Don Balón
- Editor-in-Chief: Juan Carlos Casas
- Categories: Sport
- Frequency: Weekly
- First issue: 7 October 1975
- Final issue: 2011 (print)
- Company: Editorial Don Balón, S.A.
- Country: Spain
- Based in: Barcelona
- Language: Spanish
- Website: www.donbalon.com

= Don Balón =

Spanish sports magazine

Don Balón is a Spanish weekly sports magazine specializing in Spanish and international football. The magazine was published in Barcelona between 1975 and 2011. It was distributed on five continents. Since 2011 Don Balón has been a fully digital media outlet. It is still considered one of the most influential football media outlets in the Spanish speaking world.

==History and profile==
The magazine was founded in 1975 by José María Casanovas, a very well known Spanish sport journalist, who had the idea of creating an internationally recognized sport magazine. In the same year he also founded the daily sport newspaper Sport, which focuses on FC Barcelona. Don Balón had its headquarters in Barcelona. The magazine was published on a weekly basis, and was a member of the European Sports Magazines association along with similar publications World Soccer, Kicker, and A Bola.
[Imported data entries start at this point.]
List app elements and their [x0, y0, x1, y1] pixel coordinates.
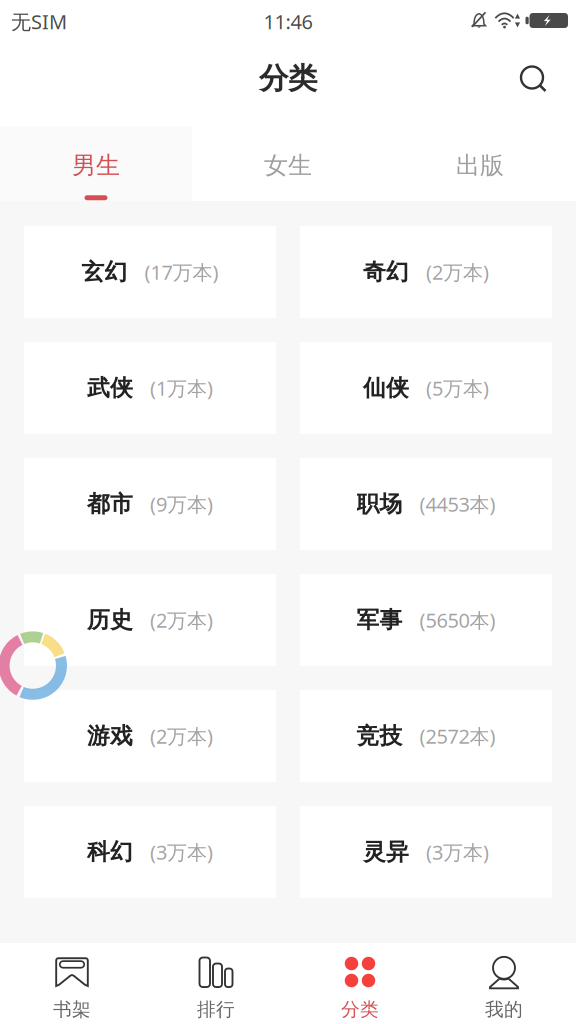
button[interactable]: 职场 — [300, 458, 552, 550]
staticText: 11:46 — [264, 8, 312, 35]
button[interactable]: 游戏 — [24, 690, 276, 782]
button[interactable]: 分类 — [288, 943, 432, 1024]
button[interactable]: 奇幻 — [300, 226, 552, 318]
button[interactable]: 出版 — [384, 126, 576, 201]
staticText: 我的 — [485, 998, 523, 1021]
button[interactable]: 玄幻 — [24, 226, 276, 318]
staticText: (1万本) — [150, 375, 213, 401]
button[interactable]: 都市 — [24, 458, 276, 550]
staticText: 男生 — [72, 151, 120, 180]
staticText: 出版 — [456, 151, 504, 180]
staticText: (2572本) — [420, 723, 496, 749]
staticText: (3万本) — [426, 839, 489, 865]
staticText: 职场 — [356, 490, 402, 518]
button[interactable]: 男生 — [0, 126, 192, 201]
button[interactable]: 军事 — [300, 574, 552, 666]
staticText: (2万本) — [426, 259, 489, 285]
button[interactable]: 武侠 — [24, 342, 276, 434]
staticText: 武侠 — [87, 374, 133, 402]
button[interactable]: 历史 — [24, 574, 276, 666]
staticText: (17万本) — [144, 259, 218, 285]
staticText: 游戏 — [87, 722, 133, 750]
staticText: 玄幻 — [82, 258, 128, 286]
staticText: (5万本) — [426, 375, 489, 401]
staticText: 无SIM — [11, 8, 67, 35]
staticText: 排行 — [197, 998, 235, 1021]
button[interactable]: 我的 — [432, 943, 576, 1024]
button[interactable]: 科幻 — [24, 806, 276, 898]
staticText: 分类 — [341, 998, 379, 1021]
staticText: (2万本) — [150, 723, 213, 749]
staticText: 书架 — [53, 998, 91, 1021]
button[interactable]: 排行 — [144, 943, 288, 1024]
button[interactable]: 灵异 — [300, 806, 552, 898]
staticText: 仙侠 — [363, 374, 409, 402]
button[interactable]: 搜索 — [505, 50, 563, 108]
staticText: (3万本) — [150, 839, 213, 865]
button[interactable]: 书架 — [0, 943, 144, 1024]
button[interactable]: 竞技 — [300, 690, 552, 782]
staticText: 都市 — [87, 490, 133, 518]
staticText: 军事 — [356, 606, 402, 634]
staticText: (5650本) — [420, 607, 496, 633]
staticText: 历史 — [87, 606, 133, 634]
staticText: 科幻 — [87, 838, 133, 866]
staticText: 灵异 — [363, 838, 409, 866]
staticText: 竞技 — [356, 722, 402, 750]
button[interactable]: 仙侠 — [300, 342, 552, 434]
staticText: 分类 — [259, 60, 317, 96]
staticText: 奇幻 — [363, 258, 409, 286]
staticText: 女生 — [264, 151, 312, 180]
staticText: (4453本) — [420, 491, 496, 517]
staticText: (9万本) — [150, 491, 213, 517]
button[interactable]: 女生 — [192, 126, 384, 201]
staticText: (2万本) — [150, 607, 213, 633]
Don Balón published special magazine supplements every year on La Liga and European competitions. In 1976 the magazine launched the Premio Don Balón (Don Balón Award) yearly to the best Spanish player, the best foreign player, the best coach, the best referee and the breakthrough player in La Liga. The magazine also produced an annual list of 100 young players, who they felt had huge potential, from across the world. When the magazine ceased publishing, In Bed with Maradona, an online football journal, continued this list. The magazine disappeared in September 2011 due to the economic crisis and the decline of revenues. Don Balon is now a fully digital sports media outlet run by new management.